» TASK STATEMENT
For the word "için", count the lines of the listing that contain it and give only the count.

--- START ---

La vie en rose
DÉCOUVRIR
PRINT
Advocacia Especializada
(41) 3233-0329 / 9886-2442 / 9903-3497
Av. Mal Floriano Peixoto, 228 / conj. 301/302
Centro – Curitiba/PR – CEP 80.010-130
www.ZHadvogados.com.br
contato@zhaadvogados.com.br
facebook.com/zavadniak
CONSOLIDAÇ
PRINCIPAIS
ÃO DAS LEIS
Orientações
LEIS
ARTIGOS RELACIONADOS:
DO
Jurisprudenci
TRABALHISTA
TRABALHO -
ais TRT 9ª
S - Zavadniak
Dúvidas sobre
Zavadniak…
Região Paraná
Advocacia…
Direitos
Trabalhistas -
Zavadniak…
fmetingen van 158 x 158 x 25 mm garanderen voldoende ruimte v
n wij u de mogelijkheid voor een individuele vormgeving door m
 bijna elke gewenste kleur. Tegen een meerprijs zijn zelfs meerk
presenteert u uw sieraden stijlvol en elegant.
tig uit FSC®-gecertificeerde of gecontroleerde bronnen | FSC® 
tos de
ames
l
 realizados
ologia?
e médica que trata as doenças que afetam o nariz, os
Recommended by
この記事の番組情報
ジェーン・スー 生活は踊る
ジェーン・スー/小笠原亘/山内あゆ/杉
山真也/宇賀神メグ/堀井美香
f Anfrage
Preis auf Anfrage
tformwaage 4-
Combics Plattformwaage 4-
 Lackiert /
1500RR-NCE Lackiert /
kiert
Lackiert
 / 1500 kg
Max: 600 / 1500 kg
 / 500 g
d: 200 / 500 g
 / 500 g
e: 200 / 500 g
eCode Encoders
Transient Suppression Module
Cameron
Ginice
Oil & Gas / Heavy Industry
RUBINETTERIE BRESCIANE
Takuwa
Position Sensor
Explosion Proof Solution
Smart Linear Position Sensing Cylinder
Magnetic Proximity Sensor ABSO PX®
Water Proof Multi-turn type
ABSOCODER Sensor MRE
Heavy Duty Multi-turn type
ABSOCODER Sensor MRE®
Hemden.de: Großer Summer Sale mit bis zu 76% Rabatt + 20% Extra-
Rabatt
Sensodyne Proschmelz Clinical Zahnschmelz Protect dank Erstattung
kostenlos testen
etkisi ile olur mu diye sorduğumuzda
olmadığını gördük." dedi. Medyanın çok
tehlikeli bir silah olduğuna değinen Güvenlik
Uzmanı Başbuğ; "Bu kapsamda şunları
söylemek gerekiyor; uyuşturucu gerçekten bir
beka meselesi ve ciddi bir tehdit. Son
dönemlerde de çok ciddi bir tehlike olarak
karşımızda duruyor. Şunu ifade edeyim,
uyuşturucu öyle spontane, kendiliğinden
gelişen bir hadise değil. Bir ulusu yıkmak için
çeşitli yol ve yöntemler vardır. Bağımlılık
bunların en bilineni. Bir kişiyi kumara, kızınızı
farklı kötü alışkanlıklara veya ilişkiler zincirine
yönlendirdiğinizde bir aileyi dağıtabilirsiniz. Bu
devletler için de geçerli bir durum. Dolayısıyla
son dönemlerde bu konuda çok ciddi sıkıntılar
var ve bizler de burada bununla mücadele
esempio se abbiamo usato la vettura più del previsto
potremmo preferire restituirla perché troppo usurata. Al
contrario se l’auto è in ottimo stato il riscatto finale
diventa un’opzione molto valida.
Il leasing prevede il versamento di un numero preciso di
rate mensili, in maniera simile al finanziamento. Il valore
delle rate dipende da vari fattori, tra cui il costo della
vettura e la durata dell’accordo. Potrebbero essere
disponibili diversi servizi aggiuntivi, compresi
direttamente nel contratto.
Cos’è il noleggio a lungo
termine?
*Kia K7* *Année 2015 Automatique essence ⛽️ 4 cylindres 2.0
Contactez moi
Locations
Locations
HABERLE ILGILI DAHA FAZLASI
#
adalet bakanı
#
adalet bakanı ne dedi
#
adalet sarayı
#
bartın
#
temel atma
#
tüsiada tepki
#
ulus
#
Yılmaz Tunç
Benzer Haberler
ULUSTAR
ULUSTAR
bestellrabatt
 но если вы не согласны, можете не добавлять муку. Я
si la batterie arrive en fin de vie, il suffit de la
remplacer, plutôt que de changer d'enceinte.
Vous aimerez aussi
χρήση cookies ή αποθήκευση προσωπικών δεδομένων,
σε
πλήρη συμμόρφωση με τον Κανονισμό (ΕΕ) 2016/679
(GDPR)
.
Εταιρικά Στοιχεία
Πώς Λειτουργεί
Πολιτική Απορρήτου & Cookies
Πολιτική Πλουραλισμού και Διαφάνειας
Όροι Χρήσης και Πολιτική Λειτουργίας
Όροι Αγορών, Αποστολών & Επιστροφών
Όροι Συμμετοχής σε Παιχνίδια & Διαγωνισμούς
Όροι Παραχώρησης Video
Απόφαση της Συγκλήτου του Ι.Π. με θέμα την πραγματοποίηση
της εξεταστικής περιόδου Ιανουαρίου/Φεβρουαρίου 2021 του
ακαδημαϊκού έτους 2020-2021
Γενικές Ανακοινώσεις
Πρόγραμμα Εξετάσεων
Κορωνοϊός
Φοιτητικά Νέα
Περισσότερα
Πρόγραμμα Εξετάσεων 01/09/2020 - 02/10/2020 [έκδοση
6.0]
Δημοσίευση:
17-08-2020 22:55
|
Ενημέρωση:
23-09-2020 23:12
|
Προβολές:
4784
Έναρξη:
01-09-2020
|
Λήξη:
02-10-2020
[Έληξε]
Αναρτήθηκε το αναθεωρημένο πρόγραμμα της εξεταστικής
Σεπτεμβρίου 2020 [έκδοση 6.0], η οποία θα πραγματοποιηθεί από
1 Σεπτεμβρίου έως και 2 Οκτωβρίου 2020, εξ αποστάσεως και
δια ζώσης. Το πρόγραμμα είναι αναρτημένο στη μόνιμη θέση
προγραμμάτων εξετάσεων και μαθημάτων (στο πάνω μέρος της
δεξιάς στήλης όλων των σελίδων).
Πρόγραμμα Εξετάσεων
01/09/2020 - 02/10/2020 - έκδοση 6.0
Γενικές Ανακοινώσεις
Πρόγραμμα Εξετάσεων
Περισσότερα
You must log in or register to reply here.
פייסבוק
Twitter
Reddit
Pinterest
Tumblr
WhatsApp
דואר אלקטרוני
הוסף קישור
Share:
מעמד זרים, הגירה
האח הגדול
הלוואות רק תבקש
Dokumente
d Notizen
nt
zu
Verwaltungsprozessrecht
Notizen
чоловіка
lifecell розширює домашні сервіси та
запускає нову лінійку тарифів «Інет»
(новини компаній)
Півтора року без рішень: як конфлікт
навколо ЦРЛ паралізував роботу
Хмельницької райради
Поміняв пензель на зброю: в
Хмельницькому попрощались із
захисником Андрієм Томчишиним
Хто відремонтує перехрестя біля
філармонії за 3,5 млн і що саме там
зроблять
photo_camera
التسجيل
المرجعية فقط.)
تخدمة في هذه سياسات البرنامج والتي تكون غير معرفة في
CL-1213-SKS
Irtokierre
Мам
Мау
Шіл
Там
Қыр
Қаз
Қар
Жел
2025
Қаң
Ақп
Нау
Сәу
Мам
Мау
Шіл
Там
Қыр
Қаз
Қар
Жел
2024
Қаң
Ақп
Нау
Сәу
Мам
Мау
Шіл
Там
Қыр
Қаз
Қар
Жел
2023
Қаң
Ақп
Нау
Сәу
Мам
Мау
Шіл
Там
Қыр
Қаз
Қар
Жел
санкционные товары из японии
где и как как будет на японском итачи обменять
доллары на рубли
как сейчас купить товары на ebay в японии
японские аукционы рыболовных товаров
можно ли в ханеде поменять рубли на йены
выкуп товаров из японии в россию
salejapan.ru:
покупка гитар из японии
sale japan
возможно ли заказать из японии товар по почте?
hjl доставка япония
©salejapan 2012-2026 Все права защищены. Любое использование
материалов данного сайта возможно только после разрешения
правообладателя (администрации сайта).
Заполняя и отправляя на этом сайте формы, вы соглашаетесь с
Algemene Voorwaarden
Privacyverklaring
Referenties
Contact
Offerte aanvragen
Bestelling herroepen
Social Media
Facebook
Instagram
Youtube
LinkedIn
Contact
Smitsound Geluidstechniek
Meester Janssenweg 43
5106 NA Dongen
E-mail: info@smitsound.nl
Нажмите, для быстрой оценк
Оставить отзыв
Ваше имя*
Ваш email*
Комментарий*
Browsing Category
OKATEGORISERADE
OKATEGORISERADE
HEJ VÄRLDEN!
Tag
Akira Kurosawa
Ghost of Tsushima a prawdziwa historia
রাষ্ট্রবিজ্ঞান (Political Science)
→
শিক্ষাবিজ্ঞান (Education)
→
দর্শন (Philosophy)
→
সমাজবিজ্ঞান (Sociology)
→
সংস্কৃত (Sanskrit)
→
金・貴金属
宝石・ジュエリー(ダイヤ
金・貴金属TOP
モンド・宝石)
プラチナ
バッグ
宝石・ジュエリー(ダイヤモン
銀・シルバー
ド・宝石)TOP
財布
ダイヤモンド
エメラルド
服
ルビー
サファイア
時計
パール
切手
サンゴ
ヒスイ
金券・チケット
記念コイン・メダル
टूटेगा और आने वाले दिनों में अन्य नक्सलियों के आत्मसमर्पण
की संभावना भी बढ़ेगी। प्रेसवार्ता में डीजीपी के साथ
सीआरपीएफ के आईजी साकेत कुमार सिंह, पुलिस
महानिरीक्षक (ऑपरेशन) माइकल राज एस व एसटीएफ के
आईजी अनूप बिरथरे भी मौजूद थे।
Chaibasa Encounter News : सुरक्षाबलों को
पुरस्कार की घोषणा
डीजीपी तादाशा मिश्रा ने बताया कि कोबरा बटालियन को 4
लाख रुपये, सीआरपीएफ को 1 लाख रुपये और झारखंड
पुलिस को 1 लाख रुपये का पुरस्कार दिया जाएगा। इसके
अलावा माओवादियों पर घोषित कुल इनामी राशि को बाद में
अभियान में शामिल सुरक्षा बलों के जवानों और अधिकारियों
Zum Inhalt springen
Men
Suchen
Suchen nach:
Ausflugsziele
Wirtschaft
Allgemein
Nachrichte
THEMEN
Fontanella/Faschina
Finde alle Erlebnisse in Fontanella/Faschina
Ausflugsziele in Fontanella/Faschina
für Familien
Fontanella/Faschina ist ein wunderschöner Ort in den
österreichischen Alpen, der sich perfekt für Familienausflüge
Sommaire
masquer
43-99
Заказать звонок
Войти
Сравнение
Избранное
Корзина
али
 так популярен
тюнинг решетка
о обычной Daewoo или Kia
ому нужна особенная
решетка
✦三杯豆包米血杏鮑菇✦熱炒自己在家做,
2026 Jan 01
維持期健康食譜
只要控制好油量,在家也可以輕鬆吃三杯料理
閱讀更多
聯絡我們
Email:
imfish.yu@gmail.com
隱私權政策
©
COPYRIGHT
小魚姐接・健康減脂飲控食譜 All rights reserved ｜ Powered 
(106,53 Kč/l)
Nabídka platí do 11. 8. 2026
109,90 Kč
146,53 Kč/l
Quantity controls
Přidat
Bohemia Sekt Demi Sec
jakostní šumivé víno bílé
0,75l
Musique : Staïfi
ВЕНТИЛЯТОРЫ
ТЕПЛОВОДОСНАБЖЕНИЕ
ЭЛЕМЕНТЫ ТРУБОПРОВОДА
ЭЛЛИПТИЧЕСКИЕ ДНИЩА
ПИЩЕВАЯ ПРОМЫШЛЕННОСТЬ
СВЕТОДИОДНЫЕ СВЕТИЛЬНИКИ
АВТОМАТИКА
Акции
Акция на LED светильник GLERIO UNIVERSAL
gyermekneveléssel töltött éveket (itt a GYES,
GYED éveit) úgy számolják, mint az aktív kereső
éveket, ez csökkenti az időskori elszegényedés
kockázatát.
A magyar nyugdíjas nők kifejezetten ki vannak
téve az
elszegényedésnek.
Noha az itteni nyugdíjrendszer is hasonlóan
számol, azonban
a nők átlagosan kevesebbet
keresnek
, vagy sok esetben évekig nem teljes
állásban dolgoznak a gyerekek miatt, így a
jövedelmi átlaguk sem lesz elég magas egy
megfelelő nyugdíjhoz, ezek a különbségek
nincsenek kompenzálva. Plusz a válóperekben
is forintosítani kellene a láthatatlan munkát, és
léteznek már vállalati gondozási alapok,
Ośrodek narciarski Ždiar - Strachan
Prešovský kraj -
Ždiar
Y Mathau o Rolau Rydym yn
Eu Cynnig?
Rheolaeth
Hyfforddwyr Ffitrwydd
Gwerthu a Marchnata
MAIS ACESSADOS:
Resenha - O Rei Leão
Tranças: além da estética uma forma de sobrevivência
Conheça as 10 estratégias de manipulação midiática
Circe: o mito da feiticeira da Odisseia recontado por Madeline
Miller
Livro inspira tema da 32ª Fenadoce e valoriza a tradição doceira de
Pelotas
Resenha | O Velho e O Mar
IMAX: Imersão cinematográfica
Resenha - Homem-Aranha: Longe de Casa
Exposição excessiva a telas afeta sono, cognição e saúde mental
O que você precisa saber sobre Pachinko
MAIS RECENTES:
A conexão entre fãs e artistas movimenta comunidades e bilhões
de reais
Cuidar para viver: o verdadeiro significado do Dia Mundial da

--- END ---

» EXERCISE RESPONSE
2